That last point matters. A good observation plan isn’t vague. It has a defined trigger for when surgery or radiation moves from “maybe someday” to “yes, now.” Without that trigger, observation can drift into avoidance, which isn’t the same thing.

When I Recommend Treatment — Even for a Small Tumor

To be clear: there are situations where even a small brain tumor genuinely needs treatment. Observation is a default, not a rule. Here are the scenarios that change the conversation:

  • The tumor is causing real symptoms. Seizures, progressive weakness, vision changes, significant hearing loss, or hormone problems from a pituitary tumor are all reasons to act.
  • The tumor is in a dangerous location. A small tumor near the optic chiasm, the brainstem, or a critical eloquent area may need intervention earlier than a tumor in a safer location.
  • The tumor is clearly growing. Confirmed, measurable growth on serial MRIs — especially accelerating growth — shifts the calculation. A tumor that’s doubled in size over two years behaves very differently from one that’s been stable for a decade.
  • The imaging suggests higher-grade disease. Most meningiomas are benign, but a small percentage are atypical or malignant. Certain imaging features raise that concern and may prompt treatment even before symptoms appear.
  • The patient is young with a long life ahead. A tumor that might be safely observed in an 80-year-old may warrant earlier treatment in a 45-year-old simply because the cumulative risk of growth over decades is much higher.
  • The patient can’t tolerate the uncertainty of observation. This one is legitimate. Some patients do well with “watch and wait.” Others are meaningfully harmed by the ongoing anxiety, and that harm is real.
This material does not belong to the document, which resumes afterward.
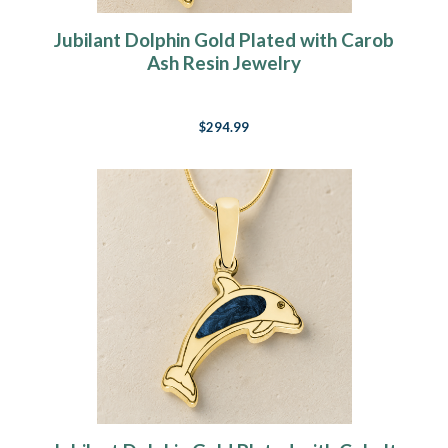
Jubilant Dolphin Gold Plated with Carob
Ash Resin Jewelry
$294.99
A thoughtful conversation about quality of life belongs in these decisions.

When we do treat, we have more tools than ever. Microsurgical removal remains excellent for many tumors. Stereotactic radiosurgery — essentially focused radiation delivered in one to five sessions, without cutting — has become a powerful option for small meningiomas, acoustic neuromas, and other lesions. Advanced imaging tools like tractography help us plan safer operations when surgery is the right answer. And for hormone-producing pituitary tumors, medication alone can sometimes control the disease.

The point is: having options means we can tailor the treatment to the patient, not the other way around.

A Note on Second Opinions

As with spine surgery, second opinions for a newly diagnosed brain tumor are not an insult to anyone. They’re standard good practice, especially for benign lesions where the right path isn’t always obvious.
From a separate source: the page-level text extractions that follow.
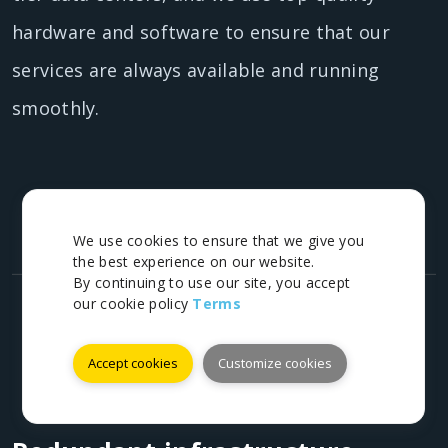
hardware and software to ensure that our
services are always available and running
smoothly.
We use cookies to ensure that we give you
the best experience on our website.
By continuing to use our site, you accept
our cookie policy
Terms
Accept cookies
Customize cookies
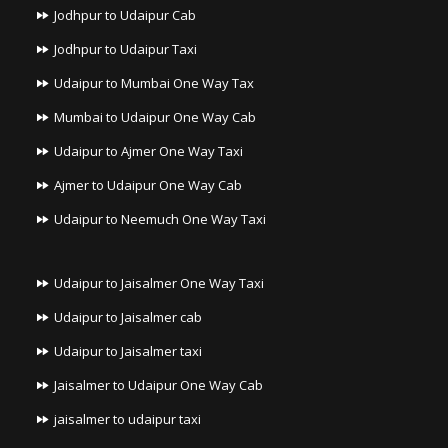
Jodhpur to Udaipur Cab
Jodhpur to Udaipur Taxi
Udaipur to Mumbai One Way Tax
Mumbai to Udaipur One Way Cab
Udaipur to Ajmer One Way Taxi
Ajmer to Udaipur One Way Cab
Udaipur to Neemuch One Way Taxi
Udaipur to Jaisalmer One Way Taxi
Udaipur to Jaisalmer cab
Udaipur to Jaisalmer taxi
Jaisalmer to Udaipur One Way Cab
jaisalmer to udaipur taxi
If you’ve been told you have a small brain tumor and you’re unsure about the recommendation — whether it’s for immediate surgery or for a wait-and-see plan you don’t fully trust — seek a second opinion. Bring your actual imaging on a disc or USB drive, not just the written report. Bring your questions in writing. And look for a surgeon who will honestly tell you when watching is the right answer, not just when operating is.
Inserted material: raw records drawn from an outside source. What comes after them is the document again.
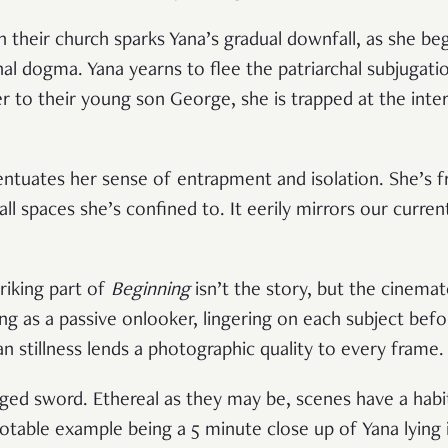
 their church sparks Yana’s gradual downfall, as she begi
 dogma. Yana yearns to flee the patriarchal subjugation
er to their young son George, she is trapped at the inte
tuates her sense of entrapment and isolation. She’s f
l spaces she’s confined to. It eerily mirrors our curren
riking part of
Beginning
isn’t the story, but the cinema
ng as a passive onlooker, lingering on each subject befo
n stillness lends a photographic quality to every frame.
dged sword. Ethereal as they may be, scenes have a habi
able example being a 5 minute close up of Yana lying in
The same principle applies as with my spine post: the surgeon who gives you options and honest trade-offs is the one worth listening to. That may be me. It may be someone else. Either way, you deserve that conversation.

The Bottom Line

A small brain tumor is scary. A brain tumor that doesn’t need surgery is somehow almost scarier, because it leaves patients living with a question mark in their head — literally. I understand that. But the data, the trajectory, and modern neurosurgical judgment support the same conclusion in many of these cases: for a small, benign, slow-growing tumor that isn’t causing symptoms, the best neurosurgery is often the neurosurgery we don’t do.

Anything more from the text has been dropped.